### [REQUIRED ACTION]
From the top of the records below, return each line exactly, ending with the line that contains "sensor, which lines up closely with".
*** Opening RAW DATA ***
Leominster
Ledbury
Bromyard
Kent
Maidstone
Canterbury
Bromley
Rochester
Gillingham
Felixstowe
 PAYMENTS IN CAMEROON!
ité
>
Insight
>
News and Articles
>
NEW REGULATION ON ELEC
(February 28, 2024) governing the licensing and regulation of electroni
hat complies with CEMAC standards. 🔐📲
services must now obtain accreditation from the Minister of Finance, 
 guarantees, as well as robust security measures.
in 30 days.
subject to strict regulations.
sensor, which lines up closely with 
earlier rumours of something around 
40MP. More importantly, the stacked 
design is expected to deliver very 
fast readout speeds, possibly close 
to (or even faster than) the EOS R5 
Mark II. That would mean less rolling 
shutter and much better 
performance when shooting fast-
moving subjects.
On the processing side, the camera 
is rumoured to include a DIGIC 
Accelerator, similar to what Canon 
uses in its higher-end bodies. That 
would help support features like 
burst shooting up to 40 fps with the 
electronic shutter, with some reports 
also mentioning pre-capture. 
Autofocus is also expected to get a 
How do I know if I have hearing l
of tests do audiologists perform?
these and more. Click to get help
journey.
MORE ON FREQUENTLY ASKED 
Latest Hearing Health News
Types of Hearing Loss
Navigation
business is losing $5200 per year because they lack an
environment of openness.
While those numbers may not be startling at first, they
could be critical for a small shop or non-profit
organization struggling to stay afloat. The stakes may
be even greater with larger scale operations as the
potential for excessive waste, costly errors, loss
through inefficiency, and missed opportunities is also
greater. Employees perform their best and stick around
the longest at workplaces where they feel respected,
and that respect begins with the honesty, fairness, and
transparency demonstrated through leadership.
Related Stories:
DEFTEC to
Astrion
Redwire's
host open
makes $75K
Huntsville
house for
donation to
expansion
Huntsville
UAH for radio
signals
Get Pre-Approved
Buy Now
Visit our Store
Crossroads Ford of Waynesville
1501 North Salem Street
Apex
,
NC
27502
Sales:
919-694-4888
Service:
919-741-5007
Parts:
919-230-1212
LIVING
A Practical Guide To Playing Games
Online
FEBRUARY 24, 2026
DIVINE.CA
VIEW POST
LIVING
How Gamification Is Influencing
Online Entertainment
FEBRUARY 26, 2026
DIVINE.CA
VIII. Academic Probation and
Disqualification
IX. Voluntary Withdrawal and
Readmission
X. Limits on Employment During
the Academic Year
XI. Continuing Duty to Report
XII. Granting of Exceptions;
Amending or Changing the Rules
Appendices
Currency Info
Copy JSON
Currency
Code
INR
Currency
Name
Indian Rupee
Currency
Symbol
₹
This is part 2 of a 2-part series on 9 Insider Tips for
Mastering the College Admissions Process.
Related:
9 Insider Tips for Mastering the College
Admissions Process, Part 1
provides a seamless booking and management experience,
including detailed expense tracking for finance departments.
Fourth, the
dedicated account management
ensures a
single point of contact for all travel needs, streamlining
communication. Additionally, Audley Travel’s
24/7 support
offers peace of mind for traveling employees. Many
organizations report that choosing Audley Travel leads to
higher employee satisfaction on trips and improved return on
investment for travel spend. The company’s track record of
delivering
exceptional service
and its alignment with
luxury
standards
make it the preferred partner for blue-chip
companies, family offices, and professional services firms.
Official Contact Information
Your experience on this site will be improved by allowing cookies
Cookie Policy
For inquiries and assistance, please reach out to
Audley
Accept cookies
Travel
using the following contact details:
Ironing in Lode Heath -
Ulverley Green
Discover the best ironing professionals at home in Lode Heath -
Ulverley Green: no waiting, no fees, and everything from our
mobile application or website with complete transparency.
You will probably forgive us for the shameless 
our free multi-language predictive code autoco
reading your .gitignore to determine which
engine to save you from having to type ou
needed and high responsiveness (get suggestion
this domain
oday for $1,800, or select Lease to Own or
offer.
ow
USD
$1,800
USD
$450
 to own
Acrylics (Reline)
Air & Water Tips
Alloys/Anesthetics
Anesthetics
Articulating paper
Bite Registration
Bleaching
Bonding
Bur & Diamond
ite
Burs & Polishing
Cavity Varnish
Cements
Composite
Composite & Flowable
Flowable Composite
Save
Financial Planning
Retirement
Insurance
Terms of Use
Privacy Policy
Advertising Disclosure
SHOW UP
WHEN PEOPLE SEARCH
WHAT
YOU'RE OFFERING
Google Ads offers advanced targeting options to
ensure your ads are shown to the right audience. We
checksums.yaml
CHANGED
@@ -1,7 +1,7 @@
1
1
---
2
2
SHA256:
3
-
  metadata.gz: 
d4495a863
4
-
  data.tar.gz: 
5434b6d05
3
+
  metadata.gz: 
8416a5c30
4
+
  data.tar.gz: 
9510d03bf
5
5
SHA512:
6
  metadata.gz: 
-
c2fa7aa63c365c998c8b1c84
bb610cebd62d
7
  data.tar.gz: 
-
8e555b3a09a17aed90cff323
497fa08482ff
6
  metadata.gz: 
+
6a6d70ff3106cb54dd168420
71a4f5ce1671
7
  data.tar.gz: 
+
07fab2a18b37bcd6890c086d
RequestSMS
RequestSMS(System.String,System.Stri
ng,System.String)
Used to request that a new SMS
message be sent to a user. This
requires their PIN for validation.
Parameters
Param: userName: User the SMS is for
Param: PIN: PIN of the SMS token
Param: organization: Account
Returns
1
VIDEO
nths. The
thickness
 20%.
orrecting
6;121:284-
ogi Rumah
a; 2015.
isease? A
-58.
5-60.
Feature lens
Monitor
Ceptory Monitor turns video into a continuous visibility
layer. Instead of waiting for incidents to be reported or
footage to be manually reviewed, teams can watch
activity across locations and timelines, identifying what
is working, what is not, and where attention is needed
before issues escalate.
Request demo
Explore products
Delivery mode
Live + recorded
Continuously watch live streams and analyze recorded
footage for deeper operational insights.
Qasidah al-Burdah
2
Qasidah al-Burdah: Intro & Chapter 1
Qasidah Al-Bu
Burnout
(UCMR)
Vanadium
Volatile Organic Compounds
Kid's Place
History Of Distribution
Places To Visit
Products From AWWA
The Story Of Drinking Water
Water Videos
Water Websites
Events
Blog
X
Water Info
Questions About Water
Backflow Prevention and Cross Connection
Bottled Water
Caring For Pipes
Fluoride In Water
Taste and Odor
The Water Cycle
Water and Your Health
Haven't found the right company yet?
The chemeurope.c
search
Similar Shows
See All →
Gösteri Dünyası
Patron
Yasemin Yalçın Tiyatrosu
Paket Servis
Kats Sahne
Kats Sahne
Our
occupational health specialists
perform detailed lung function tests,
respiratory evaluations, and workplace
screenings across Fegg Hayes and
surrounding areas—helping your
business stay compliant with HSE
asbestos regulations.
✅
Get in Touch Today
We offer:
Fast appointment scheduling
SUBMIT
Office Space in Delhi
*** Closing RAW DATA ***
### [SOLUTION TO THE PROBLEM]
Leominster
Ledbury
Bromyard
Kent
Maidstone
Canterbury
Bromley
Rochester
Gillingham
Felixstowe
 PAYMENTS IN CAMEROON!
ité
>
Insight
>
News and Articles
>
NEW REGULATION ON ELEC
(February 28, 2024) governing the licensing and regulation of electroni
hat complies with CEMAC standards. 🔐📲
services must now obtain accreditation from the Minister of Finance, 
 guarantees, as well as robust security measures.
in 30 days.
subject to strict regulations.
sensor, which lines up closely with 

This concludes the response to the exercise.